From: Trond Myklebust <trond.myklebust@hammerspace.com>

Propagate the NFS_MOUNT_NETUNREACH_FATAL flag to work with the generic
NFS client. If the flag is set, the client will receive ENETDOWN and
ENETUNREACH errors from the RPC layer, and is expected to treat them as
being fatal.

Signed-off-by: Trond Myklebust <trond.myklebust@hammerspace.com>
---
 fs/nfs/client.c               |  5 +++++
 fs/nfs/nfs4client.c           |  2 ++
 fs/nfs/nfs4proc.c             |  3 +++
 include/linux/nfs_fs_sb.h     |  1 +
 include/linux/sunrpc/clnt.h   |  5 ++++-
 include/linux/sunrpc/sched.h  |  1 +
 include/trace/events/sunrpc.h |  1 +
 net/sunrpc/clnt.c             | 30 ++++++++++++++++++++++--------
 8 files changed, 39 insertions(+), 9 deletions(-)

diff --git a/fs/nfs/client.c b/fs/nfs/client.c
index 3b0918ade53c..02c916a55020 100644
--- a/fs/nfs/client.c
+++ b/fs/nfs/client.c
@@ -546,6 +546,8 @@ int nfs_create_rpc_client(struct nfs_client *clp,
 		args.flags |= RPC_CLNT_CREATE_NOPING;
 	if (test_bit(NFS_CS_REUSEPORT, &clp->cl_flags))
 		args.flags |= RPC_CLNT_CREATE_REUSEPORT;
+	if (test_bit(NFS_CS_NETUNREACH_FATAL, &clp->cl_flags))

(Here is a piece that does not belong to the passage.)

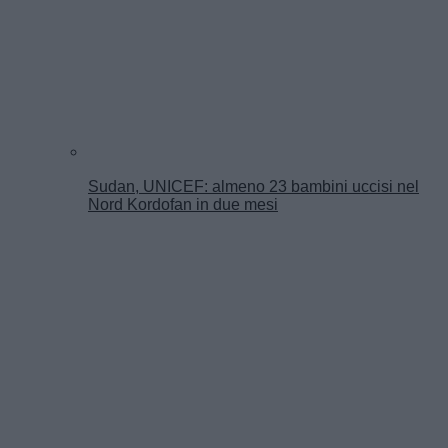
Sudan, UNICEF: almeno 23 bambini uccisi nel
Nord Kordofan in due mesi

+		args.flags |= RPC_CLNT_CREATE_NETUNREACH_FATAL;
 
 	if (!IS_ERR(clp->cl_rpcclient))
 		return 0;
@@ -709,6 +711,9 @@ static int nfs_init_server(struct nfs_server *server,
 	if (ctx->flags & NFS_MOUNT_NORESVPORT)
 		set_bit(NFS_CS_NORESVPORT, &cl_init.init_flags);
 
+	if (ctx->flags & NFS_MOUNT_NETUNREACH_FATAL)

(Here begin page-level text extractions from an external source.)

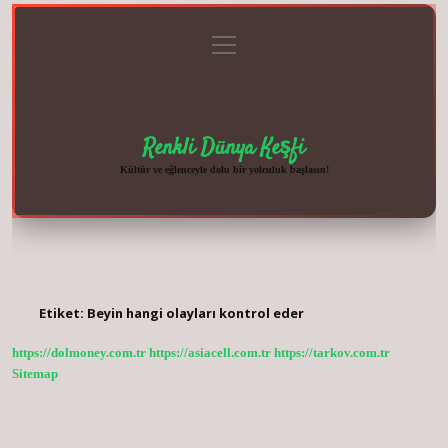
menüyü
Anasayfa
Gizlilik
Yasal
Hakkımızda
aç
Politikası
Uyarı
Renkli Dünya Keşfi
Kültür ve eğlenceyle dolu bir yolculuk başlasın!
Etiket:
Beyin hangi olayları kontrol eder
https://dolmoney.com.tr
https://asiacell.com.tr
https://tarkov.com.tr
Sitemap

+		__set_bit(NFS_CS_NETUNREACH_FATAL, &cl_init.init_flags);
+
 	/* Allocate or find a client reference we can use */
 	clp = nfs_get_client(&cl_init);
 	if (IS_ERR(clp))
diff --git a/fs/nfs/nfs4client.c b/fs/nfs/nfs4client.c
index 83378f69b35e..8f7d40844cdc 100644
--- a/fs/nfs/nfs4client.c
+++ b/fs/nfs/nfs4client.c
@@ -233,6 +233,8 @@ struct nfs_client *nfs4_alloc_client(const struct nfs_client_initdata *cl_init)
 	__set_bit(NFS_CS_NO_RETRANS_TIMEOUT, &clp->cl_flags);
 	if (test_bit(NFS_CS_PNFS, &cl_init->init_flags))

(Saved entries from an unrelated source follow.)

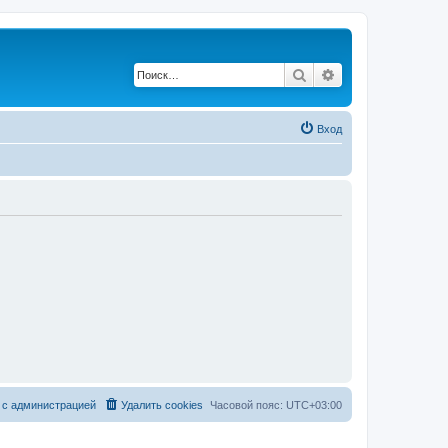
Поиск
Расширенный по
Вход
 с администрацией
Удалить cookies
Часовой пояс:
UTC+03:00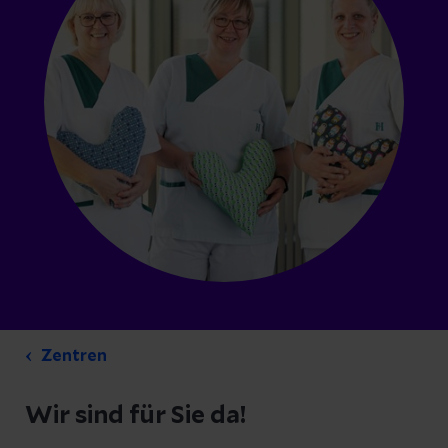
Zentren
Wir sind für Sie da!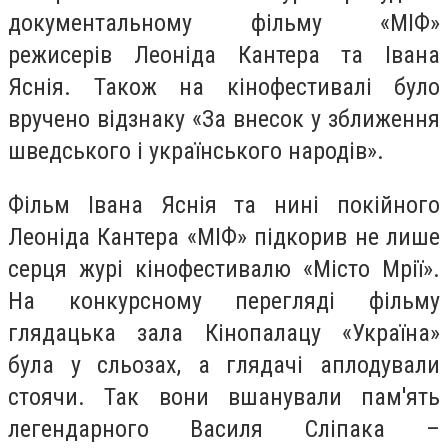
документальному фільму «МІФ»
режисерів Леоніда Кантера та Івана
Яснія. Також на кінофестивалі було
вручено відзнаку «За внесок у зближення
шведського і українського народів».
Фільм Івана Яснія та нині покійного
Леоніда Кантера «МІФ» підкорив не лише
серця журі кінофестивалю «Місто Мрії».
На конкурсному перегляді фільму
глядацька зала Кінопалацу «Україна»
була у сльозах, а глядачі аплодували
стоячи. Так вони вшанували пам'ять
легендарного Василя Сліпака –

 		__set_bit(NFS_CS_PNFS, &clp->cl_flags);
+	if (test_bit(NFS_CS_NETUNREACH_FATAL, &cl_init->init_flags))
+		__set_bit(NFS_CS_NETUNREACH_FATAL, &clp->cl_flags);
 	/*
 	 * Set up the connection to the server before we add add to the
 	 * global list.
diff --git a/fs/nfs/nfs4proc.c b/fs/nfs/nfs4proc.c
index f195e7ceca1b..6fb3708560cf 100644
--- a/fs/nfs/nfs4proc.c
+++ b/fs/nfs/nfs4proc.c
@@ -195,6 +195,9 @@ static int nfs4_map_errors(int err)
 		return -EBUSY;
 	case -NFS4ERR_NOT_SAME:
 		return -ENOTSYNC;
+	case -ENETDOWN:
+	case -ENETUNREACH:
+		break;
 	default:
 		dprintk("%s could not handle NFSv4 error %d\n",
 				__func__, -err);
diff --git a/include/linux/nfs_fs_sb.h b/include/linux/nfs_fs_sb.h
index a6ce8590eaaf..71319637a84e 100644
--- a/include/linux/nfs_fs_sb.h
+++ b/include/linux/nfs_fs_sb.h
@@ -50,6 +50,7 @@ struct nfs_client {
 #define NFS_CS_DS		7		/* - Server is a DS */
 #define NFS_CS_REUSEPORT	8		/* - reuse src port on reconnect */
 #define NFS_CS_PNFS		9		/* - Server used for pnfs */
+#define NFS_CS_NETUNREACH_FATAL	10		/* - ENETUNREACH errors are fatal */
 	struct sockaddr_storage	cl_addr;	/* server identifier */
 	size_t			cl_addrlen;
 	char *			cl_hostname;	/* hostname of server */
diff --git a/include/linux/sunrpc/clnt.h b/include/linux/sunrpc/clnt.h
index 9ad353f26f4f..5d9cdf31853c 100644
--- a/include/linux/sunrpc/clnt.h
+++ b/include/linux/sunrpc/clnt.h
@@ -64,7 +64,9 @@ struct rpc_clnt {
 				cl_noretranstimeo: 1,/* No retransmit timeouts */
 				cl_autobind : 1,/* use getport() */
 				cl_chatty   : 1,/* be verbose */
-				cl_shutdown : 1;/* rpc immediate -EIO */
+				cl_shutdown : 1,/* rpc immediate -EIO */
+				cl_netunreach_fatal : 1;
+						/* Treat ENETUNREACH errors as fatal */
 	struct xprtsec_parms	cl_xprtsec;	/* transport security policy */
 
 	struct rpc_rtt *	cl_rtt;		/* RTO estimator data */
@@ -175,6 +177,7 @@ struct rpc_add_xprt_test {
 #define RPC_CLNT_CREATE_SOFTERR		(1UL << 10)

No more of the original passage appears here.